* _Goal of the exercise_
Nothing but a verbatim copy of the data, minus the images, should be returned.
[Source data — start]
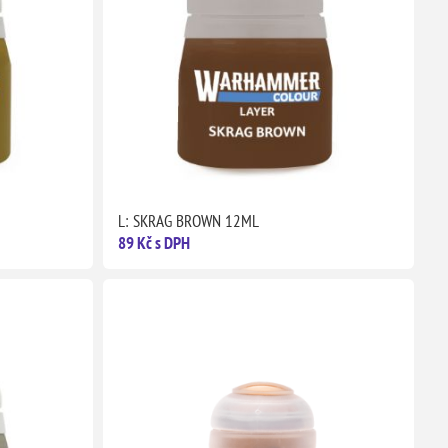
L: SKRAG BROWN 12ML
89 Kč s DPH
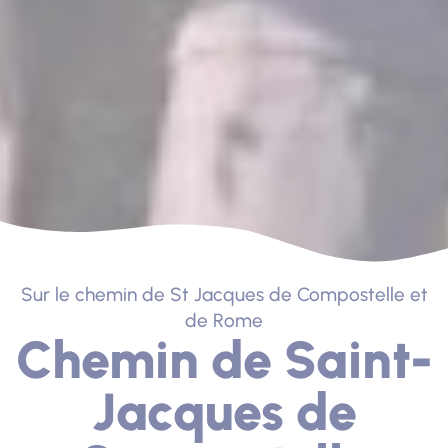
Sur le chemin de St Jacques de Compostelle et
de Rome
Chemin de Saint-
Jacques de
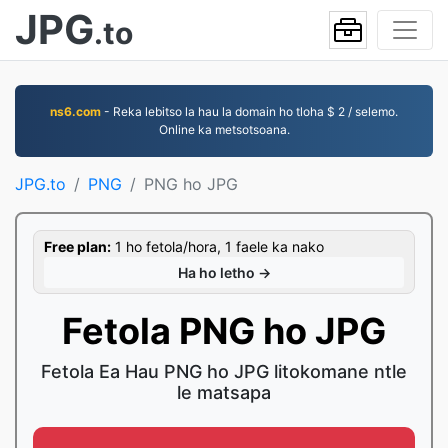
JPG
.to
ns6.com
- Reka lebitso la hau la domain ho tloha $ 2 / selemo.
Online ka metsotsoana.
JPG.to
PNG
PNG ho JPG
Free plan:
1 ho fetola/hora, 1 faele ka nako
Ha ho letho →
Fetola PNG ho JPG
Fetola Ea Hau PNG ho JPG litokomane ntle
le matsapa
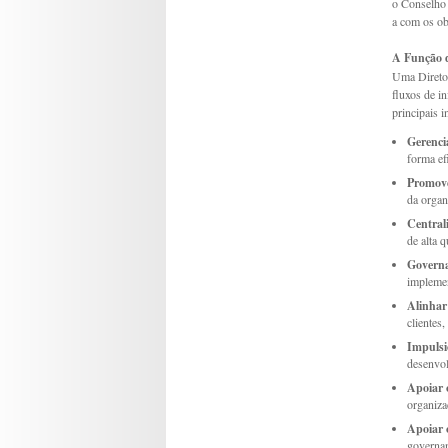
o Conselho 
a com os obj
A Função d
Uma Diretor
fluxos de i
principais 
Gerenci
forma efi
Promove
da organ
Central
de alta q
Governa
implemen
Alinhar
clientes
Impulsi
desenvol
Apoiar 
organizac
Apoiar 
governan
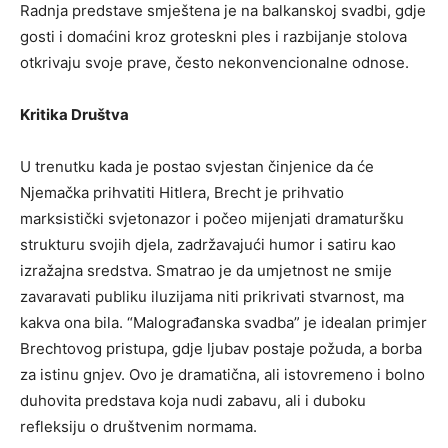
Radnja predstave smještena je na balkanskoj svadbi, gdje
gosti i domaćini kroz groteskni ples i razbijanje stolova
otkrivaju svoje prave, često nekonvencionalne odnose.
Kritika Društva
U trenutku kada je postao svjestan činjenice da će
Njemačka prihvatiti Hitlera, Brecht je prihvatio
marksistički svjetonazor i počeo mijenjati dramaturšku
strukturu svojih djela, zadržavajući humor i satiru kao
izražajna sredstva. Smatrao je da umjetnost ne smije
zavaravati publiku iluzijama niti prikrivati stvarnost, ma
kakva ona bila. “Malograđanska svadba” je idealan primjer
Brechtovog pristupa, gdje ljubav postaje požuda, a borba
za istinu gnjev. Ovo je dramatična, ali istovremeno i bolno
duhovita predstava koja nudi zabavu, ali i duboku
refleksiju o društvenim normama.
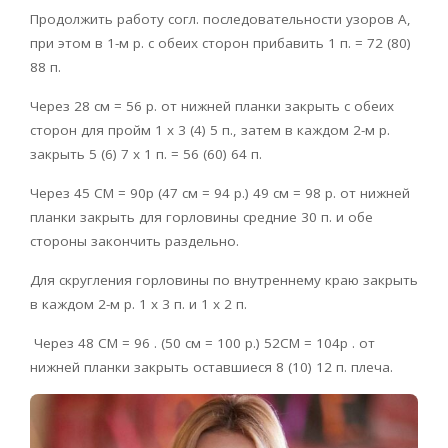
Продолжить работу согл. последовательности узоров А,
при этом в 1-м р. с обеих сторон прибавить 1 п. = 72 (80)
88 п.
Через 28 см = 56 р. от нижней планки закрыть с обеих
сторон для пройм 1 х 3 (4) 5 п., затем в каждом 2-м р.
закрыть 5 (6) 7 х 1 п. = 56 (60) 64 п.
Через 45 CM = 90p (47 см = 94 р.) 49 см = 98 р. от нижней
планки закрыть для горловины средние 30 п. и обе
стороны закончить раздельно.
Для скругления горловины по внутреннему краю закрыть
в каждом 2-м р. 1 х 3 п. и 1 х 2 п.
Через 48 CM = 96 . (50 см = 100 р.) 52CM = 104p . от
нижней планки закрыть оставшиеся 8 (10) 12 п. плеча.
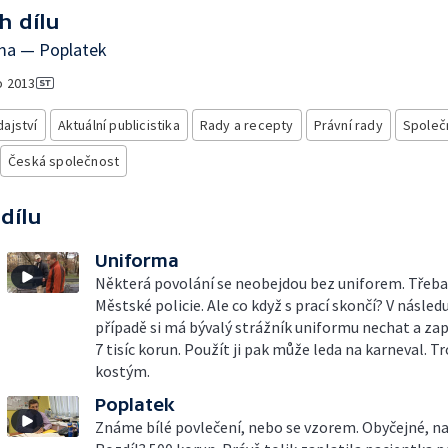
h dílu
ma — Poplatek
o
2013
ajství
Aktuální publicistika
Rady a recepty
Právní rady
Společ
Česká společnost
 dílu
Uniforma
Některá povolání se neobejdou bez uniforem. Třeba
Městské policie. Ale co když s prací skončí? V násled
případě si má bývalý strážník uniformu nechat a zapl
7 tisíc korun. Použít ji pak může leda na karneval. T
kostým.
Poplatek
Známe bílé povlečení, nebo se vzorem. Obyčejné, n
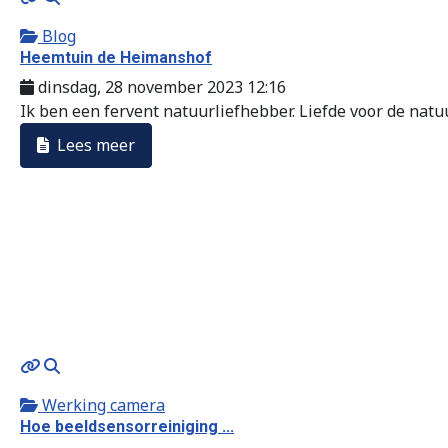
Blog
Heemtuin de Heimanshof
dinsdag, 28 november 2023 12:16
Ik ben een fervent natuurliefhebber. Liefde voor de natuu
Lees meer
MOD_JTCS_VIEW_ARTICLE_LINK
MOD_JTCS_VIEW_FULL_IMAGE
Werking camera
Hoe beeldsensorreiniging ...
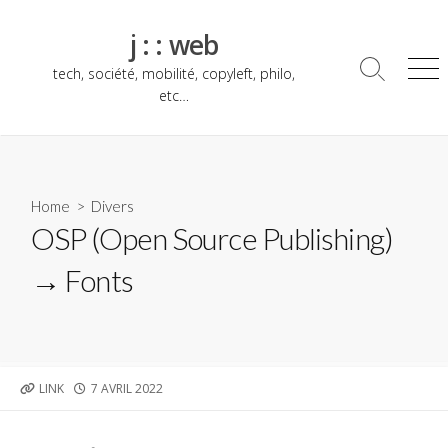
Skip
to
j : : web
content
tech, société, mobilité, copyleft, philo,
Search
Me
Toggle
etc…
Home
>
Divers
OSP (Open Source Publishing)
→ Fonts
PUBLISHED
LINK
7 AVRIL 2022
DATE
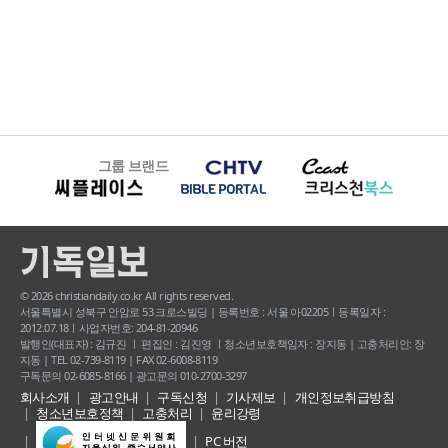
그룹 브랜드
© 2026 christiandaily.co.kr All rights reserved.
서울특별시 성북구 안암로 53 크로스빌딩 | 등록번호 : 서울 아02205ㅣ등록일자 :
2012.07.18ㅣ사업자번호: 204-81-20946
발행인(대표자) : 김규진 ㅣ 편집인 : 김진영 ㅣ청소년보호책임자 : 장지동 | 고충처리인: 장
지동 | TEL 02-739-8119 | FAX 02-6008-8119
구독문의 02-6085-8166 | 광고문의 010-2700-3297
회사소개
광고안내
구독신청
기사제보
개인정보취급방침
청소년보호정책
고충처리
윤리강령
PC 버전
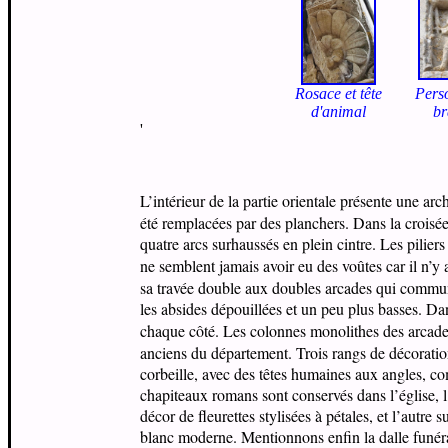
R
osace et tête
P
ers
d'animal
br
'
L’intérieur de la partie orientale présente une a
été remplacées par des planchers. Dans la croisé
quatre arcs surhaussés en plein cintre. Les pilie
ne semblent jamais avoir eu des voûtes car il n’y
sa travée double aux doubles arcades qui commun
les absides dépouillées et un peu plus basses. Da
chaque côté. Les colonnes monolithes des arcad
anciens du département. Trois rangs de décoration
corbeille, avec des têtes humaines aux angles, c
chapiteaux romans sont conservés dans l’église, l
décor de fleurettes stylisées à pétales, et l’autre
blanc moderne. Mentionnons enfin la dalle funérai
[Source data — finish]
* _Answer_
L: SKRAG BROWN 12ML
89 Kč s DPH
Sur le chemin de St Jacques de Compostelle et
de Rome
Chemin de Saint-
Jacques de
JPG
.to
ns6.com
- Reka lebitso la hau la domain ho tloha $ 2 / selemo.
Online ka metsotsoana.
JPG.to
PNG
PNG ho JPG
Free plan:
1 ho fetola/hora, 1 faele ka nako
Ha ho letho →
Fetola PNG ho JPG
Fetola Ea Hau PNG ho JPG litokomane ntle
le matsapa
o Conselho 
a com os obj
A Função d
Uma Diretor
fluxos de i
principais 
Gerenci
forma efi
Promove
da organ
Central
de alta q
Governa
implemen
Alinhar
clientes
Impulsi
desenvol
Apoiar 
organizac
Apoiar 
governan
Radnja predstave smještena je na balkanskoj svadbi, gdje
gosti i domaćini kroz groteskni ples i razbijanje stolova
otkrivaju svoje prave, često nekonvencionalne odnose.
Kritika Društva
U trenutku kada je postao svjestan činjenice da će
Njemačka prihvatiti Hitlera, Brecht je prihvatio
marksistički svjetonazor i počeo mijenjati dramaturšku
strukturu svojih djela, zadržavajući humor i satiru kao
izražajna sredstva. Smatrao je da umjetnost ne smije
zavaravati publiku iluzijama niti prikrivati stvarnost, ma
kakva ona bila. “Malograđanska svadba” je idealan primjer
Brechtovog pristupa, gdje ljubav postaje požuda, a borba
za istinu gnjev. Ovo je dramatična, ali istovremeno i bolno
duhovita predstava koja nudi zabavu, ali i duboku
refleksiju o društvenim normama.
Продолжить работу согл. последовательности узоров А,
при этом в 1-м р. с обеих сторон прибавить 1 п. = 72 (80)
88 п.
Через 28 см = 56 р. от нижней планки закрыть с обеих
сторон для пройм 1 х 3 (4) 5 п., затем в каждом 2-м р.
закрыть 5 (6) 7 х 1 п. = 56 (60) 64 п.
Через 45 CM = 90p (47 см = 94 р.) 49 см = 98 р. от нижней
планки закрыть для горловины средние 30 п. и обе
стороны закончить раздельно.
Для скругления горловины по внутреннему краю закрыть
в каждом 2-м р. 1 х 3 п. и 1 х 2 п.
Через 48 CM = 96 . (50 см = 100 р.) 52CM = 104p . от
нижней планки закрыть оставшиеся 8 (10) 12 п. плеча.
h dílu
ma — Poplatek
o
2013
ajství
Aktuální publicistika
Rady a recepty
Právní rady
Společ
Česká společnost
 dílu
Uniforma
Některá povolání se neobejdou bez uniforem. Třeba
Městské policie. Ale co když s prací skončí? V násled
případě si má bývalý strážník uniformu nechat a zapl
7 tisíc korun. Použít ji pak může leda na karneval. T
kostým.
Poplatek
Známe bílé povlečení, nebo se vzorem. Obyčejné, n
Blog
Heemtuin de Heimanshof
dinsdag, 28 november 2023 12:16
Ik ben een fervent natuurliefhebber. Liefde voor de natuu
Lees meer
MOD_JTCS_VIEW_ARTICLE_LINK
MOD_JTCS_VIEW_FULL_IMAGE
Werking camera
Hoe beeldsensorreiniging ...
Skip
to
j : : web
content
tech, société, mobilité, copyleft, philo,
Search
Me
Toggle
etc…
Home
>
Divers
OSP (Open Source Publishing)
→ Fonts
PUBLISHED
LINK
7 AVRIL 2022
DATE
그룹 브랜드
© 2026 christiandaily.co.kr All rights reserved.
서울특별시 성북구 안암로 53 크로스빌딩 | 등록번호 : 서울 아02205ㅣ등록일자 :
2012.07.18ㅣ사업자번호: 204-81-20946
발행인(대표자) : 김규진 ㅣ 편집인 : 김진영 ㅣ청소년보호책임자 : 장지동 | 고충처리인: 장
지동 | TEL 02-739-8119 | FAX 02-6008-8119
구독문의 02-6085-8166 | 광고문의 010-2700-3297
회사소개
광고안내
구독신청
기사제보
개인정보취급방침
청소년보호정책
고충처리
윤리강령
PC 버전
R
osace et tête
P
ers
d'animal
br
'
L’intérieur de la partie orientale présente une a
été remplacées par des planchers. Dans la croisé
quatre arcs surhaussés en plein cintre. Les pilie
ne semblent jamais avoir eu des voûtes car il n’y
sa travée double aux doubles arcades qui commun
les absides dépouillées et un peu plus basses. Da
chaque côté. Les colonnes monolithes des arcad
anciens du département. Trois rangs de décoration
corbeille, avec des têtes humaines aux angles, c
chapiteaux romans sont conservés dans l’église, l
décor de fleurettes stylisées à pétales, et l’autre
blanc moderne. Mentionnons enfin la dalle funérai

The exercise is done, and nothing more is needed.